On 03/09/16 00:27, markivx@codeaurora.org wrote:
From: Srivatsa Vaddagiri vatsa@codeaurora.org
This patch implements an alternative window-based CPU utilization tracking mechanism in the scheduler. Per task and per CPU counters are updated with utilization statistics using a synchronized (across CPUs) time source and a single statistic (prev_runnable_sum) is fed to the registered utilization callback listeners. A windowed view of time
What are these 'registered utilization callback listeners'?
(window size determined by walt_ravg_window) is used to determine CPU utilization.
There are two per-CPU-rq quantities maintained by WALT, both normalized to the max possible frequency and the max efficiency (IPC) of that CPU:
curr_runnable_sum: aggregate utilization of all tasks that executed during the current (not yet completed) window prev_runnable_sum: aggregate utilization of all tasks that executed during the most recent completed window
prev_runnable_sum is the primary stastic used to guide CPU frequency in lieu of PELT's cfs_rq->util_avg. No additional policy is imposed on this
s/cfs_rq->util_avg/cfs_rq->avg.util_avg
statistic, the assumption being that the consumer (e.g., schedutil) will perform appropriate policy decisions (e.g., margin) before deciding the next P-state.
The former paragraph is related to 'return (util >= capacity) ? capacity : util;' in cpu_util()? Just asking because otherwise IMHO this is no different to PELT util.

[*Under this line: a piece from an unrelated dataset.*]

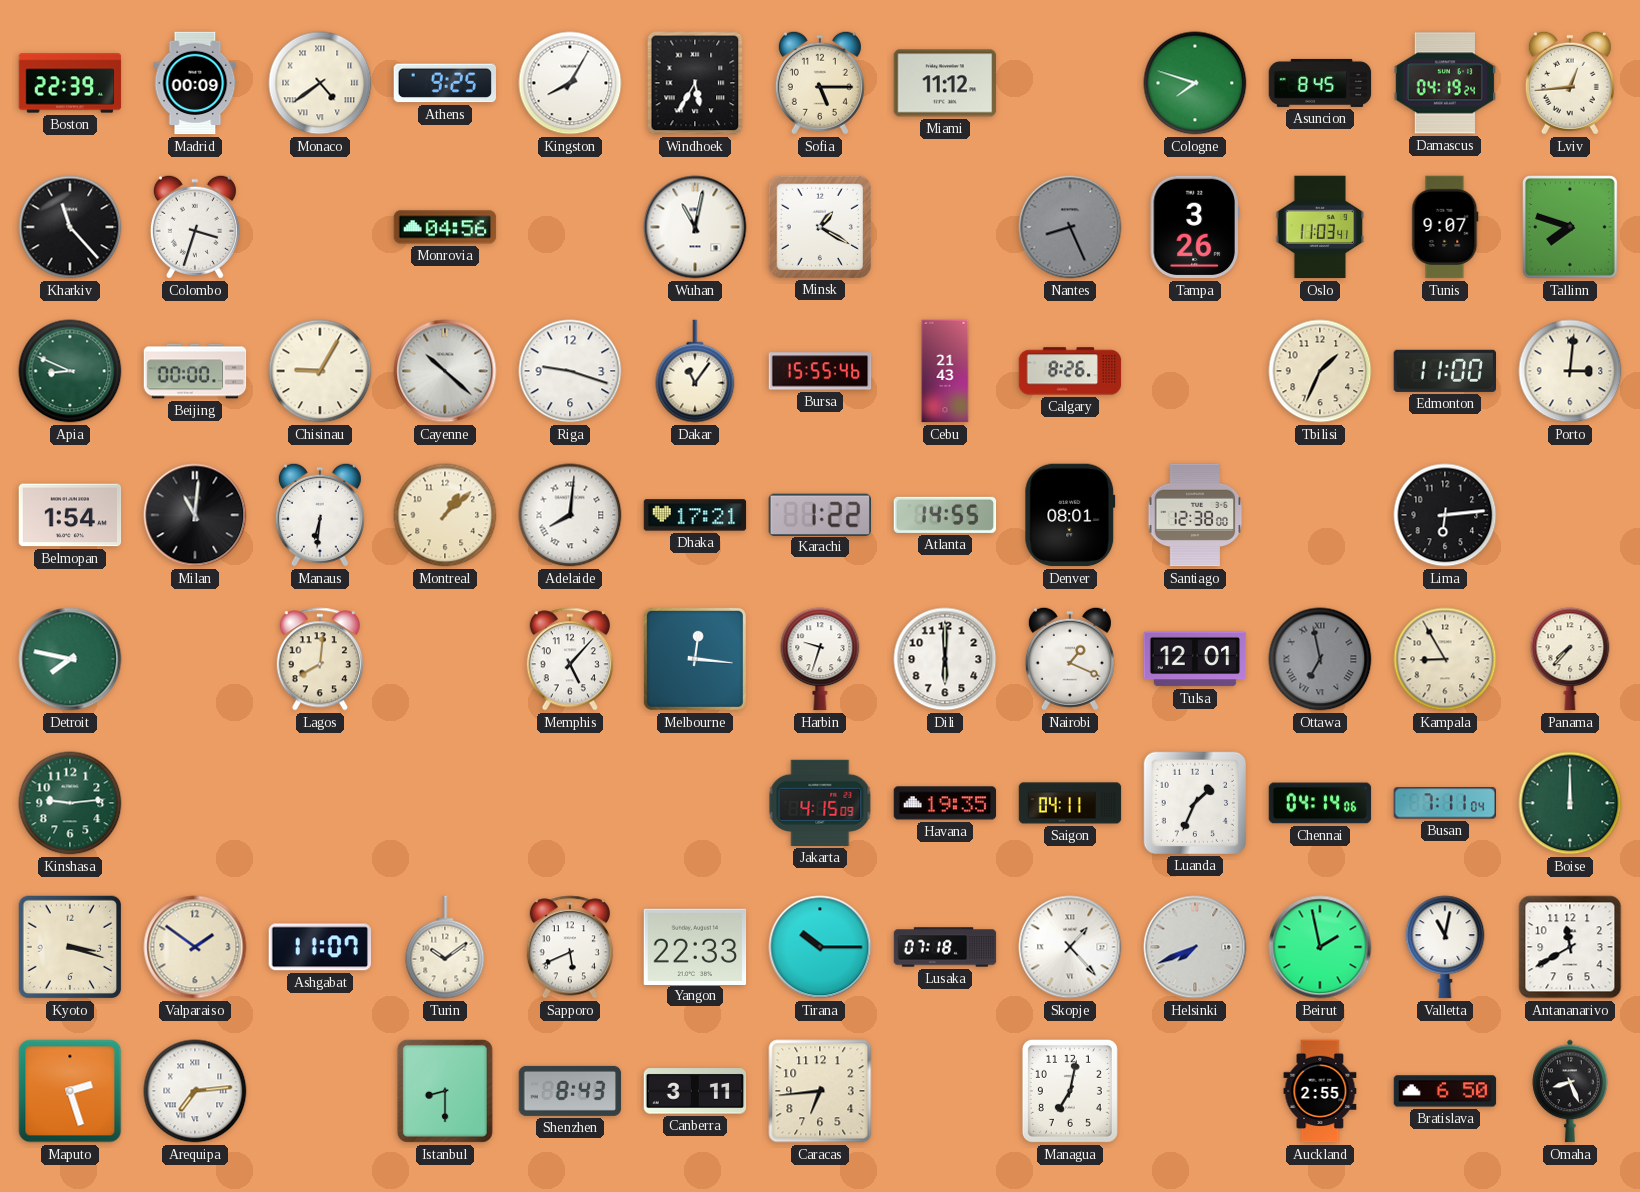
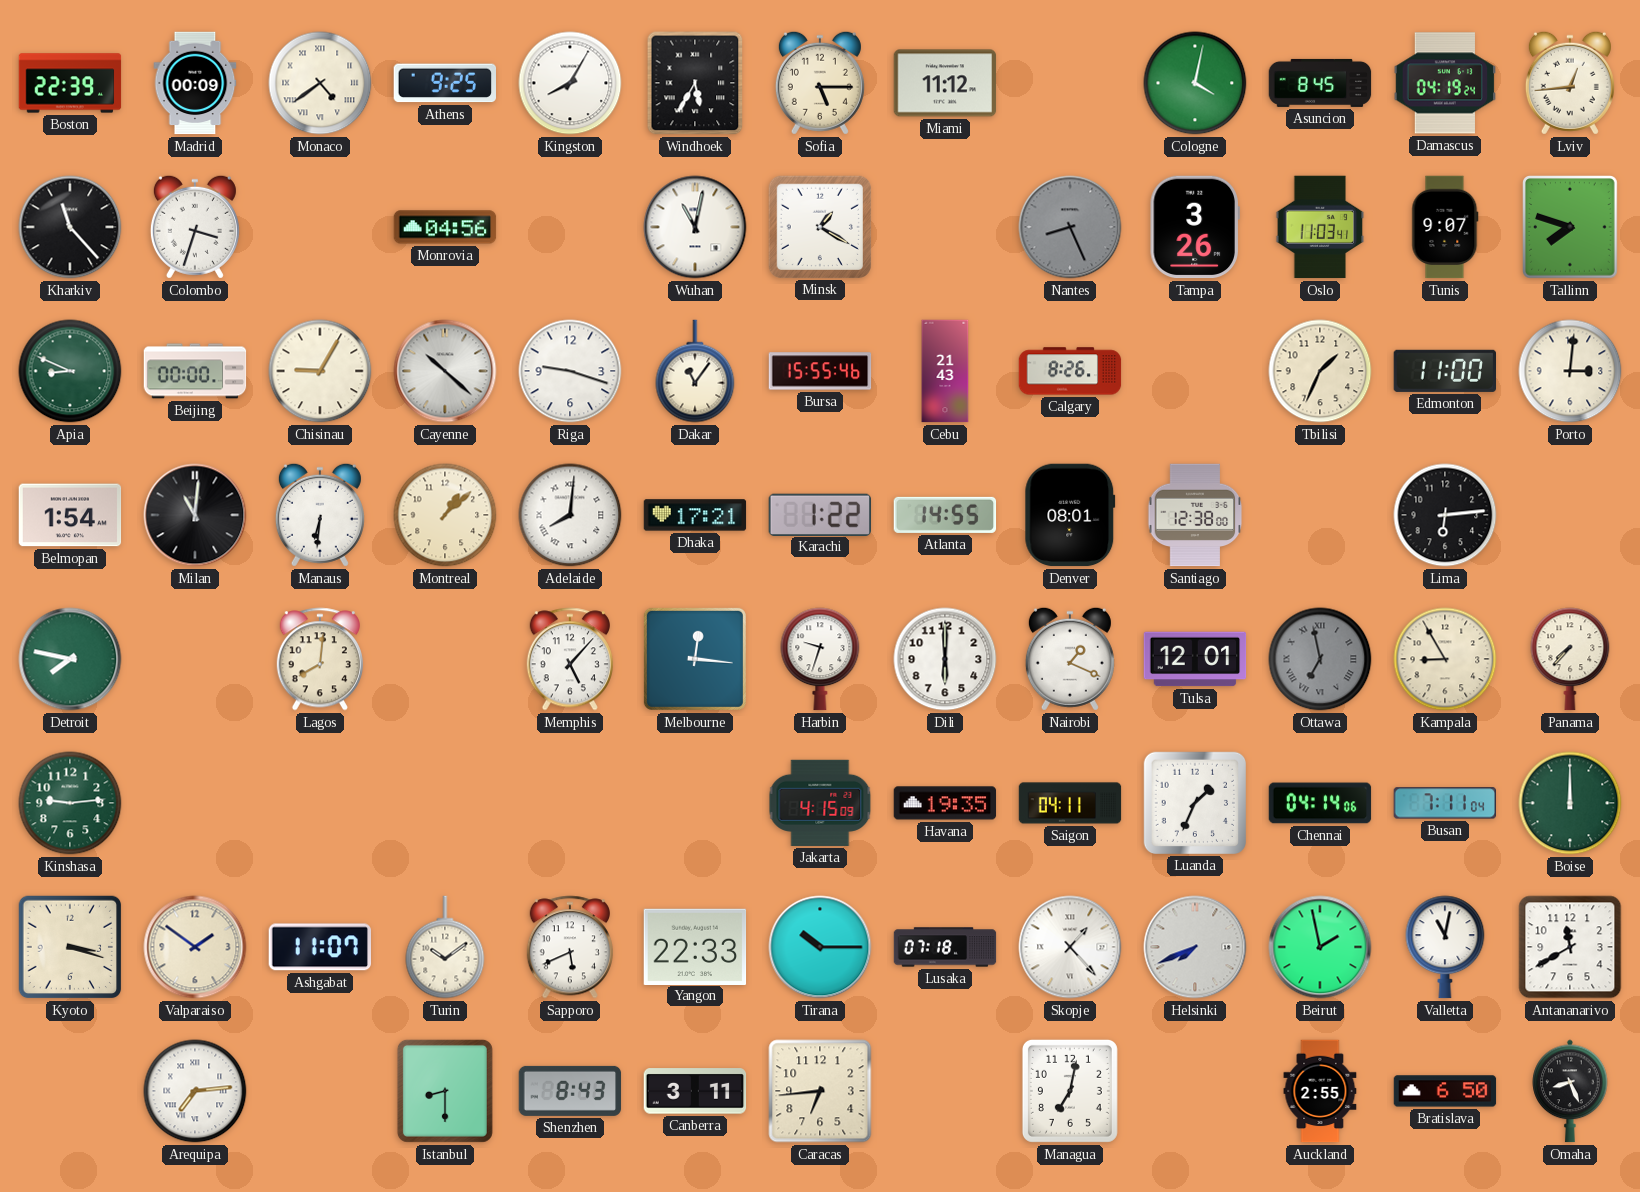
Cologne: 7:48 -> 4:02
Maputo: 2:27 -> none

Corresponding to the aggregate statistics, WALT also mantains the following stats per task:
curr_window - represents the cpu utilization of the task in its most recently tracked window prev_window - represents cpu utilization of task in the window prior to the one being tracked by curr_window
WALT statistic updates are event driven, with updates occurring in scheduler_tick, pick_next_task and put_prev_task (i.e, in context_switch), task wakeup and during task migration. Migration simply involves removing a tasks's curr_window and prev_window from the source CPU's curr_runnable sum and prev_runnable_sum, and adding the per-task counters to the destination CPU's aggregate CPU counters.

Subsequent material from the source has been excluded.